Without the pictures, give the entries below again exactly as written.

........

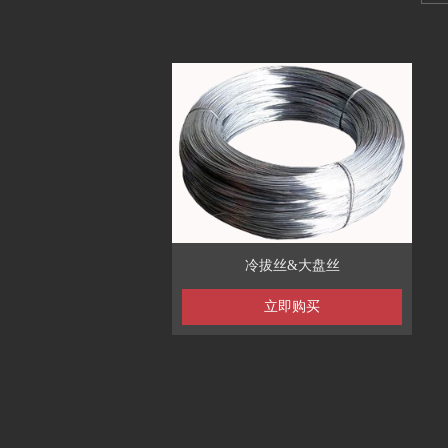
冷拔丝&大盘丝
立即购买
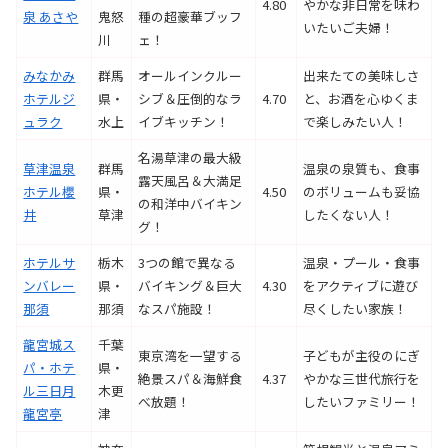
4.80
やかな非日常を味わ
泉 あさや
鬼怒
種の超豪華ブッフ
いたいご夫婦！
川
ェ！
みなかみ
群馬
オールインクルー
出来たての美味しさ
ホテルジ
県・
シブ＆圧倒的なラ
4.70
と、お酒を心ゆくま
ュラク
水上
イブキッチン！
で楽しみたい人！
名湯草津の最大級
草津温泉
群馬
温泉の泉質も、食事
露天風呂＆大満足
ホテル櫻
県・
4.50
のボリュームも妥協
の和洋中バイキン
井
草津
したくない人！
グ！
ホテルサ
栃木
3つの館で異なる
温泉・プール・食事
ンバレー
県・
バイキング＆巨大
4.30
をアクティブに遊び
那須
那須
なスパ施設！
尽くしたい家族！
龍宮城ス
千葉
東京湾を一望する
子どもが主役のにぎ
パ・ホテ
県・
絶景スパ＆海鮮食
4.37
やかな三世代旅行を
ル三日月
木更
べ放題！
したいファミリー！
龍宮亭
津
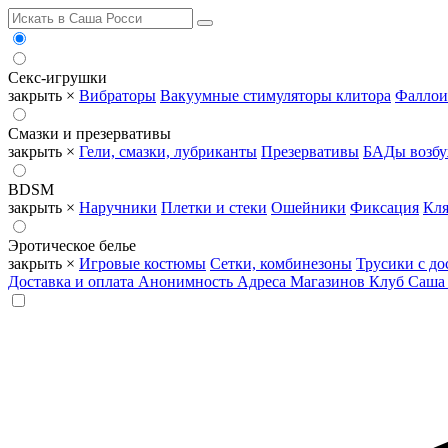
Секс-игрушки
закрыть ×
Вибраторы
Вакуумные стимуляторы клитора
Фаллои
Смазки и презервативы
закрыть ×
Гели, смазки, лубриканты
Презервативы
БАДы возб
BDSM
закрыть ×
Наручники
Плетки и стеки
Ошейники
Фиксация
Кля
Эротическое белье
закрыть ×
Игровые костюмы
Сетки, комбинезоны
Трусики с до
Доставка и оплата
Анонимность
Адреса Магазинов
Клуб Саша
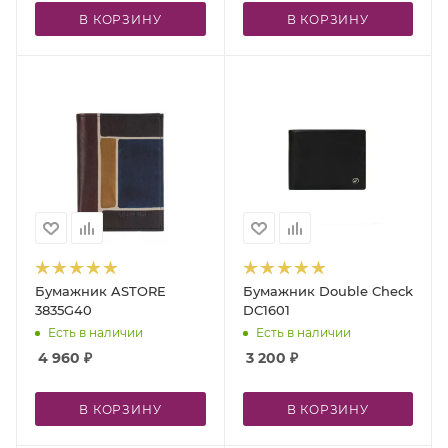
В КОРЗИНУ
В КОРЗИНУ
Бумажник ASTORE
Бумажник Double Check
3835G40
DC1601
Есть в наличии
Есть в наличии
4 960
₽
3 200
₽
В КОРЗИНУ
В КОРЗИНУ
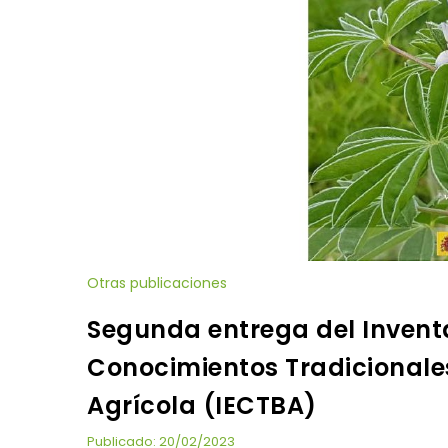
Otras publicaciones
Segunda entrega del Inventa
Conocimientos Tradicionales
Agrícola (IECTBA)
Publicado: 20/02/2023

........

▶ [Your response]:
冷拔丝&大盘丝
立即购买
4.80
やかな非日常を味わ
泉 あさや
鬼怒
種の超豪華ブッフ
いたいご夫婦！
川
ェ！
みなかみ
群馬
オールインクルー
出来たての美味しさ
ホテルジ
県・
シブ＆圧倒的なラ
4.70
と、お酒を心ゆくま
ュラク
水上
イブキッチン！
で楽しみたい人！
名湯草津の最大級
草津温泉
群馬
温泉の泉質も、食事
露天風呂＆大満足
ホテル櫻
県・
4.50
のボリュームも妥協
の和洋中バイキン
井
草津
したくない人！
グ！
ホテルサ
栃木
3つの館で異なる
温泉・プール・食事
ンバレー
県・
バイキング＆巨大
4.30
をアクティブに遊び
那須
那須
なスパ施設！
尽くしたい家族！
龍宮城ス
千葉
東京湾を一望する
子どもが主役のにぎ
パ・ホテ
県・
絶景スパ＆海鮮食
4.37
やかな三世代旅行を
ル三日月
木更
べ放題！
したいファミリー！
龍宮亭
津
Секс-игрушки
закрыть ×
Вибраторы
Вакуумные стимуляторы клитора
Фаллои
Смазки и презервативы
закрыть ×
Гели, смазки, лубриканты
Презервативы
БАДы возб
BDSM
закрыть ×
Наручники
Плетки и стеки
Ошейники
Фиксация
Кля
Эротическое белье
закрыть ×
Игровые костюмы
Сетки, комбинезоны
Трусики с до
Доставка и оплата
Анонимность
Адреса Магазинов
Клуб Саша
В КОРЗИНУ
В КОРЗИНУ
Бумажник ASTORE
Бумажник Double Check
3835G40
DC1601
Есть в наличии
Есть в наличии
4 960
₽
3 200
₽
В КОРЗИНУ
В КОРЗИНУ
Otras publicaciones
Segunda entrega del Inventa
Conocimientos Tradicionales
Agrícola (IECTBA)
Publicado: 20/02/2023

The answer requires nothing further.